** Opening Task data block **
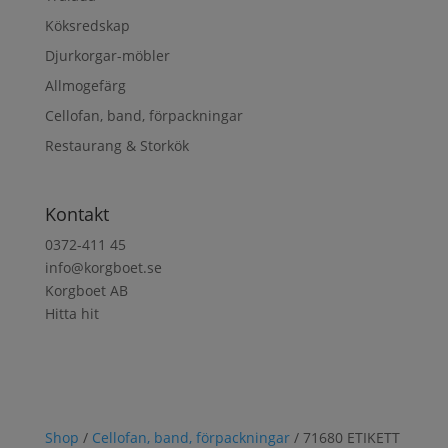
Köksredskap
Djurkorgar-möbler
Allmogefärg
Cellofan, band, förpackningar
Restaurang & Storkök
Kontakt
0372-411 45
info@korgboet.se
Korgboet AB
Hitta hit
Shop
/
Cellofan, band, förpackningar
/ 71680 ETIKETT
** Closing Task data block **
● **Instructions for the task**
Taking the line with "Allmogefärg" as the first, copy every line through the end of the entries above exactly, with no others.

● **Exercise result**
Allmogefärg
Cellofan, band, förpackningar
Restaurang & Storkök
Kontakt
0372-411 45
info@korgboet.se
Korgboet AB
Hitta hit
Shop
/
Cellofan, band, förpackningar
/ 71680 ETIKETT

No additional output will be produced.